In 2005, Jake Shimabukuro released Dragon, an up-tempo affair that captured the imagination with its colorful original songs and swirling ukulele playing. Just a year later, Shimabukuro returns with his first solo ukulele contribution, Gently Weeps. The album proper was inspired by his recent tour, mixing original works with some well-known covers. The first 12 tracks of Gently Weeps offer an amazing illustration of how different the ukulele sounds when it stands alone. Taking his cue from the response to his solo shows, Shimabukuro offers up a very vulnerable side of himself.

First, the covers: The disc opens with and takes its name from George Harrison’s “While My Guitar Gently Weeps”. In Shimabukuro’s hands, this Quiet Beatle composition takes on a properly soothing air. The finger-picking is meticulous and layered on Franz Schubert’s “Ave Maria”. It’s easy to loose yourself in the depth of the piece, and if you can pull yourself out of the relaxed state Shimabukuro puts you in, you’ll be reaching for the liner notes to confirm that it really is just one man and a ukulele creating such a rich expression.

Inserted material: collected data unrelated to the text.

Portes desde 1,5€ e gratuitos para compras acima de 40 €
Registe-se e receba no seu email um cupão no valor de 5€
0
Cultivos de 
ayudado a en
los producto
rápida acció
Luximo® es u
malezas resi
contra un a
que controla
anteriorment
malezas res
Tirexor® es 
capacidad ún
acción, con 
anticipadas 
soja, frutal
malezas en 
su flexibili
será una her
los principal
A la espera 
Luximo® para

It’s on Chick Corea’s “Spain” and “The Star-Spangled Banner” that Shimabukuro ends up doing what he does best, challenging conventional ideas about his chosen instrument. Pushing into a jazz vernacular, “Spain” finds Shimabukuro stretching the imagination and boundaries of the ukulele. Having been hailed as the “next Jimi Hendrix” by countless critics, it seems inevitable that he would tackle the American national anthem — and with similarly dizzying effects as Hendrix. This two-minute rendition is a beautiful sequel to Hendrix’s version, deftly testing the original work while remaining steadfastly reverential to it.

Shimabukuro’s personal compositions, though, are somewhat hit or miss in this solo setting. Tracks like “Heartbeat/Dragon” and “Let’s Dance” (which, like many of the songs here, appear elsewhere in Shimabukuro’s catalog) don’t lose any of their spunk. On the other hand, “Blue Roses Falling” and “Grandma’s Groove”, while technically sound, feel somewhat slighted in their stand-alone format.

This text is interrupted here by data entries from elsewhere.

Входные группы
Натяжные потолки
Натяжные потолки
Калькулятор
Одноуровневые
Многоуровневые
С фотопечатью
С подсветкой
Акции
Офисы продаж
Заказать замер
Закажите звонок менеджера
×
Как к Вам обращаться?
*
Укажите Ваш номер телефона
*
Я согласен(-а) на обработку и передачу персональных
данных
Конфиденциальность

The first two of five bonus tracks (all of which employ a full band behind Shimabukuro) are unremarkable, but in the same orbit as the solo work. The three tracks that finish out the disc take the listener completely out of the proper album’s experience. The songs are beautifully rendered from soundtracks Shimabukuro has worked on — two tracks from the movie Hula Girl sandwich one from the TV show Beyond the Break. The eponymous Beyond the Break number, for all intents and purposes, sounds exactly like the rockified television soundtrack it is: electric guitar fuzz and rote drumwork behind furious ukulele picking — all trading the lead throughout. The two movie soundtrack pieces are beautifully crafted. “Wish on My Star” even adds an element to Shimabukuro’s work I had not heard before: vocals. Jennifer Perri’s voice complements the Udai Shika String Quartet and Shimabukuro’s sweet strumming.

The album serves as a greatest hits of sorts for Shimabukuro, as the majority of the songs presented here have been previously recorded and released. I understand what he is trying to accomplish — continually pushing the limits of what his four-string, two-octave instrument is capable of — and from a technical standpoint it’s hard to not stand slack-jawed at what he’s doing. But while the spirit of Hawaii certainly promotes a laid-back state of mind, the songs recast on Gently Weeps in solo ukulele form sometimes veer too far into easy listening territory.